Metro Vancouver transit system already struggling to meet demand with record population growth coming

THE Mayors’ Council on Regional Transportation on Tuesday at the Union of BC Municipalities (UBCM) Annual Convention warned that time is running out for the provincial and federal governments to commit new funding for public transit expansion amid surging ridership in the Metro Vancouver region.

With all levels of government working together to accelerate the development of affordable housing, the Mayors’ Council urged the provincial and federal governments to commit funding for the Access for Everyone transit expansion plan, which will enhance access to new affordable housing developments throughout the region and better serve existing communities where transit ridership is already overcrowded.

The plan will double bus service over the next decade, build nine new Bus Rapid Transit lines and increase funding for active transportation infrastructure by a factor of 10.

New data from TransLink shows overcrowding on its system is rapidly worsening. By 2025, almost 4 in 10 rush hour bus trips will be severely overcrowded, leaving tens of thousands of commuters every day watching full buses pass them. Metro Vancouver leads all major North American cities in post-pandemic rapid transit ridership recovery. Transit ridership in Surrey and Langley is at 120 per cent of pre-COVID levels with some routes in these fast-growing communities seeing ridership more than double over the past four years.

Transit service was frozen at 2019 levels due to the pandemic, while since then the region’s population has grown by more 200,000, with 50,000 more people arriving every year. The region’s transit service levels per capita are now back to 2016 levels and this metric will continue to decline given rapid population growth, unless new service is urgently added.
The TransLink Mayors’ Council is in the process of finalizing the projects and initiatives to be included in the first phase of TransLink’s new Access for Everyone plan. The plan will need funding commitments no later than June 2024 to stay on track to begin expanding transit service in late 2024 in line with population growth and to support new housing targets.

“The region’s population is growing at a record pace while our housing affordability crisis deepens,” said Port Coquitlam Mayor Brad West, Chair of TransLink’s Mayors’ Council. “As mayors, we are concerned that any delays in expanding transit service will make it very difficult for city councils and builders to expand housing in our communities as quickly as is needed. The window for the provincial and federal government to take action is getting very small.”

“Essential infrastructure like public transit needs to keep up with population growth so we can ensure new housing is accessible and residents have affordable transportation options,” said Burnaby Mayor Mike Hurley, Vice Chair of the Mayors’ Council. “Time is running out. We’re asking the federal and provincial governments to commit to funding their share of the Access for Everyone plan, starting in 2024.”
A public opinion poll from August 2023 shows that four-in-five (79 per cent) of Metro Vancouver residents agree it is crucial that governments are proactive in building transit in response to population growth. The data further shows that 73 per cent of residents support the Access for Everyone plan and believe it will have a positive impact on them personally.

“The public expects regional leaders to work together with their provincial and federal counterparts to come up with solutions to make life better here,” said Vancouver Mayor Ken Sim. “Delivering new transit service next year is our shared priority as mayors, and we need our senior government partners at the table to make it happen.”

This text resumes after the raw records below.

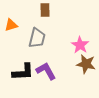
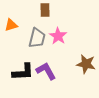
pink star: moved 22 px left, 9 px up
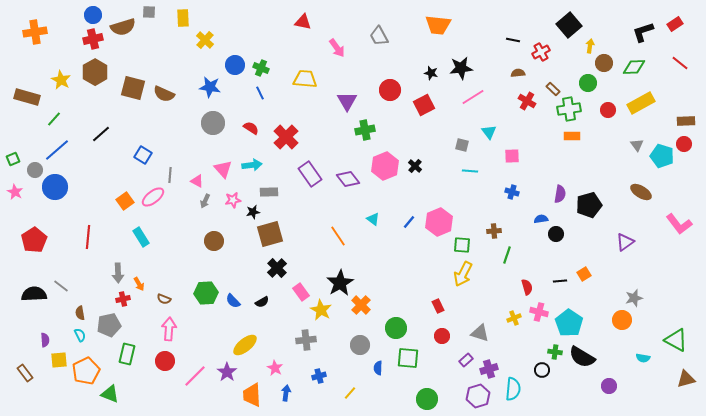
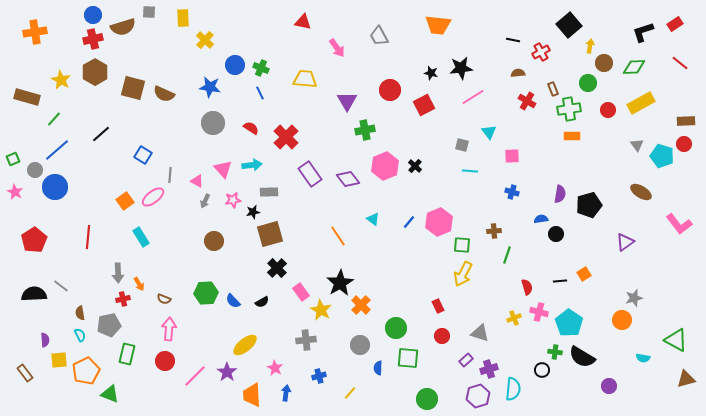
brown rectangle at (553, 89): rotated 24 degrees clockwise
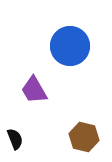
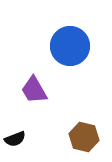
black semicircle: rotated 90 degrees clockwise
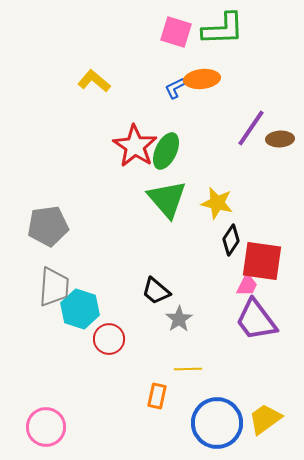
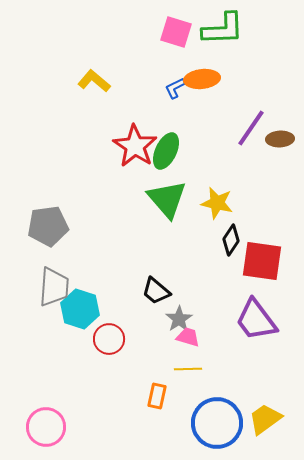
pink trapezoid: moved 59 px left, 52 px down; rotated 100 degrees counterclockwise
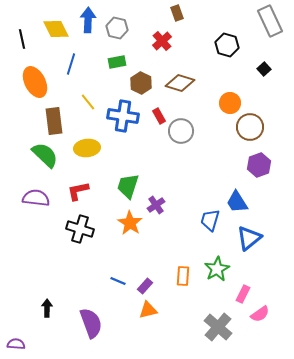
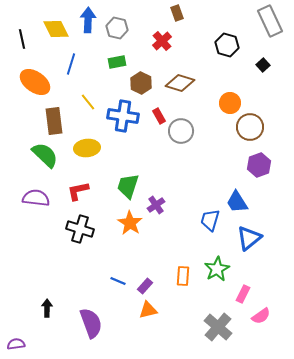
black square at (264, 69): moved 1 px left, 4 px up
orange ellipse at (35, 82): rotated 28 degrees counterclockwise
pink semicircle at (260, 314): moved 1 px right, 2 px down
purple semicircle at (16, 344): rotated 12 degrees counterclockwise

“TransLink is leading North America in ridership recovery,” said Kevin Quinn, CEO of TransLink. “The Access for Everyone plan will support this strong growth, while tackling issues of affordability and supporting provincial and federal climate goals. By investing in better bus service and cost-effective rapid transit technologies, better roads, and active transportation, we can provide people with more options to move around this region.”

“Municipalities are leading the way in Canada’s response to the housing crisis,” said Scott Pearce, President of the Federation of Canadian Municipalities. “Local leaders want greater collaboration across all orders of government to ensure municipalities have not only the resources to meet new housing and record-setting population growth demands, but the essential infrastructure – like ambitious public transit – that ensures communities can sustain the kind of growth we anticipate. Predictable and stable investments in infrastructure are essential to that goal.”

The public opinion survey was conducted in August 2023 using an online panel. Details on poll results and methodology are available on the Mayors’ Council website.